A Poll’s Black and Blue Marks
Pierre Tristam/Candide’s Notebooks, November 2, 2006
Hard to think that there was a time 90 percent of America approved of the way President Bush was “handling” terrorism. That was in December 2001, his Christmas present by way of Osama. The latest New York Times/CBS poll has that approval down to 44 percent, second-lowest of his presidency (he had a 43 percent last February), with 48 percent disapproving of his handling of terrorism. His own overall approval rating is down to 34, almost matching his lowest mark of 31 in May. This, despite being in campaign mode, stumping left and right, appearing on local and national broadcasts every evening, and all at taxpayer expense. The guy can’t buy approval with our own dime.
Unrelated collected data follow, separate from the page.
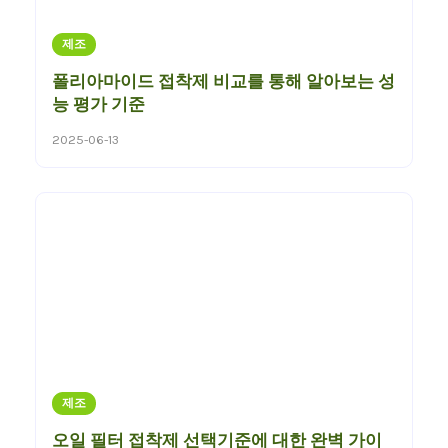
제조
폴리아마이드 접착제 비교를 통해 알아보는 성
능 평가 기준
2025-06-13
제조
오일 필터 접착제 선택기준에 대한 완벽 가이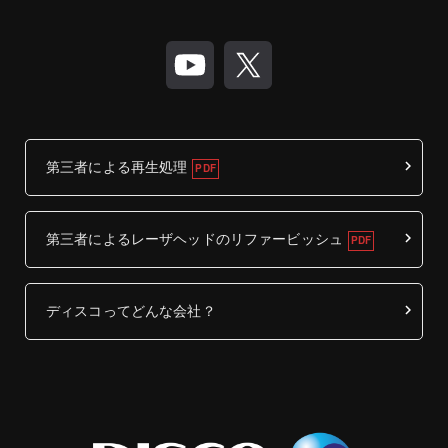
第三者による再生処理
第三者によるレーザヘッドのリファービッシュ
ディスコってどんな会社？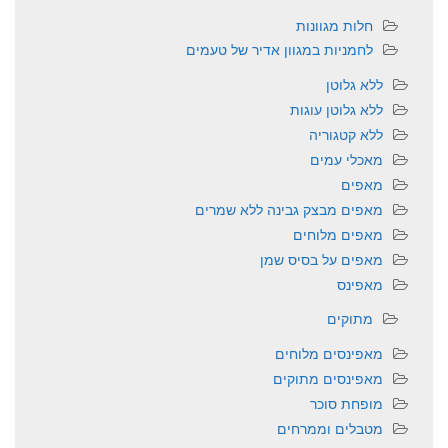
חלות מגוונות
לחמניות במגוון אדיר של טעמים
ללא גלוטן
ללא גלוטן עוגות
ללא קטגוריה
מאכלי עמים
מאפים
מאפים מבצק גבינה ללא שמרים
מאפים מלוחים
מאפים על בסיס שמן
מאפינס
מתוקים
מאפינסים מלוחים
מאפינסים מתוקים
מופחת סוכר
מטבלים וממרחים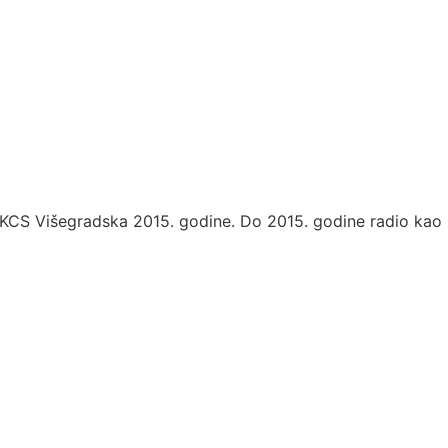
A KCS Višegradska 2015. godine. Do 2015. godine radio kao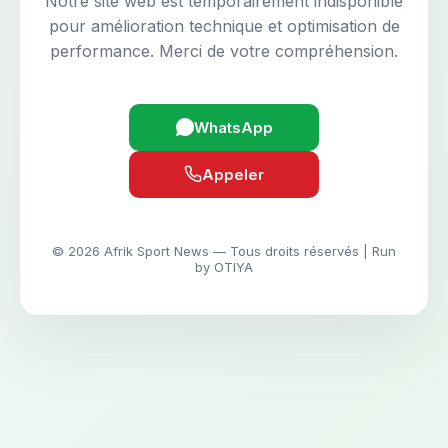
Notre site web est temporairement indisponible
pour amélioration technique et optimisation de
performance. Merci de votre compréhension.
WhatsApp
Appeler
© 2026 Afrik Sport News — Tous droits réservés | Run
by OTIYA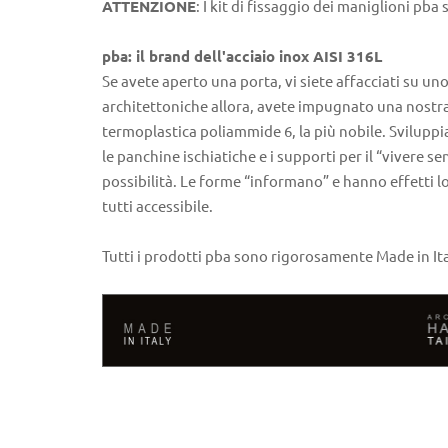
ATTENZIONE
: I kit di fissaggio dei maniglioni 
pba: il brand dell'acciaio inox AISI 316L
Se avete aperto una porta, vi siete affacciati su uno
architettoniche allora, avete impugnato una nostra id
termoplastica poliammide 6, la più nobile. Sviluppia
le panchine ischiatiche e i supporti per il “vivere s
possibilità. Le forme “informano” e hanno effetti log
tutti accessibile.
Tutti i prodotti pba sono rigorosamente Made in Ita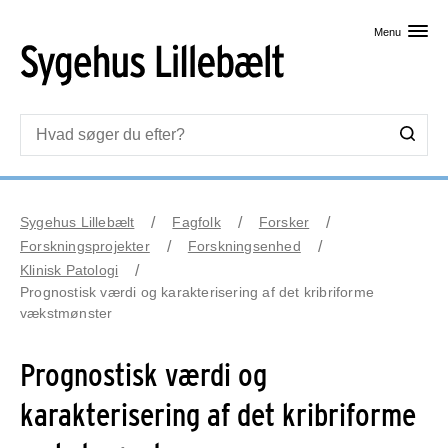
Skip til primært indhold
Menu
Sygehus Lillebælt
Fagfolk
Forsker
Forskningsprojekter
Forskningsenhed
Klinisk Patologi
Prognostisk værdi og karakterisering af det kribriforme
vækstmønster
Prognostisk værdi og
karakterisering af det kribriforme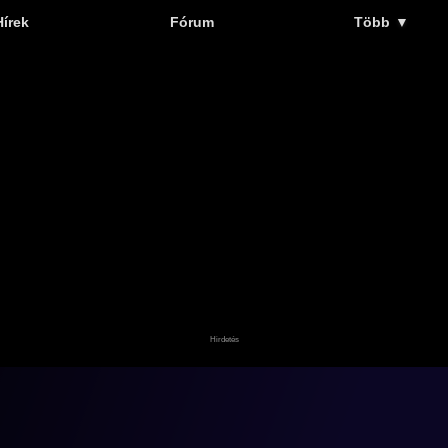
Hírek
Fórum
Több
▼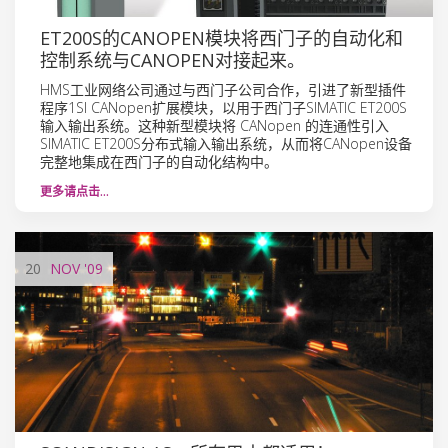
ET200S的CANOPEN模块将西门子的自动化和
控制系统与CANOPEN对接起来。
HMS工业网络公司通过与西门子公司合作，引进了新型插件
程序1SI CANopen扩展模块，以用于西门子SIMATIC ET200S
输入输出系统。这种新型模块将 CANopen 的连通性引入
SIMATIC ET200S分布式输入输出系统，从而将CANopen设备
完整地集成在西门子的自动化结构中。
更多请点击…
20
NOV
'09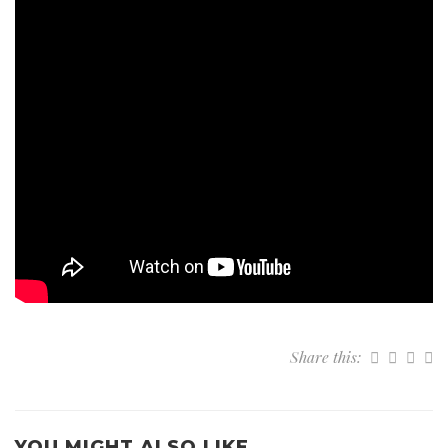
Share this:
YOU MIGHT ALSO LIKE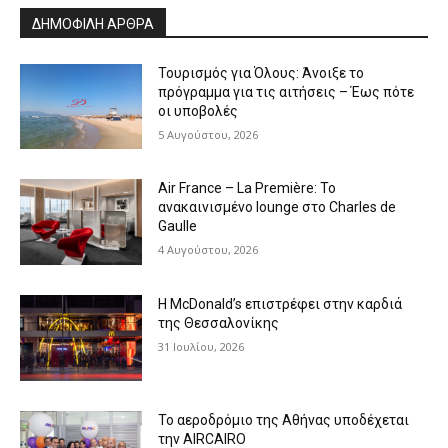
ΔΗΜΟΦΙΛΗ ΑΡΘΡΑ
Τουρισμός για Όλους: Άνοιξε το
πρόγραμμα για τις αιτήσεις – Έως πότε
οι υποβολές
5 Αυγούστου, 2026
Air France – La Première: Το
ανακαινισμένο lounge στο Charles de
Gaulle
4 Αυγούστου, 2026
Η McDonald’s επιστρέφει στην καρδιά
της Θεσσαλονίκης
31 Ιουλίου, 2026
Το αεροδρόμιο της Αθήνας υποδέχεται
την AIRCAIRO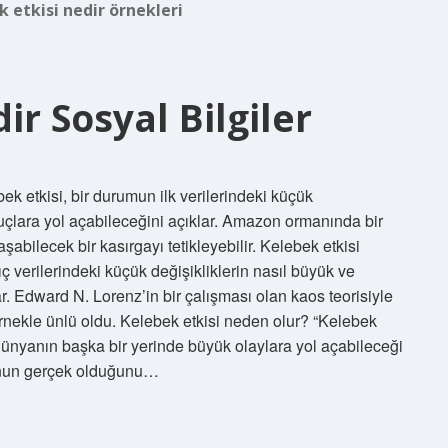
 etkisi nedir örnekleri
ir Sosyal Bilgiler
ek etkisi, bir durumun ilk verilerindeki küçük
uçlara yol açabileceğini açıklar. Amazon ormanında bir
abilecek bir kasırgayı tetikleyebilir. Kelebek etkisi
 ​​verilerindeki küçük değişikliklerin nasıl büyük ve
. Edward N. Lorenz’in bir çalışması olan kaos teorisiyle
 örnekle ünlü oldu. Kelebek etkisi neden olur? “Kelebek
 dünyanın başka bir yerinde büyük olaylara yol açabileceği
lgunun gerçek olduğunu…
Asked whether they thought the nation was on the right or wrong track, just 29 percent said the country was on the right track, and most of those are in Utah, where news tends to take a few years to register. An incredible 64 percent think the country is on the wrong track—an astounding number, when you contrast it to White House rhetoric (and government data) about a strong economy, low unemployment and inflation, and allegedly low taxes: you can’t fool people for six years in a row. Incidentally, 29 percent is also the approval rating of Congress, not quite as low as the 19 percent approval the Newt Gingrich Congress managed in June 1996.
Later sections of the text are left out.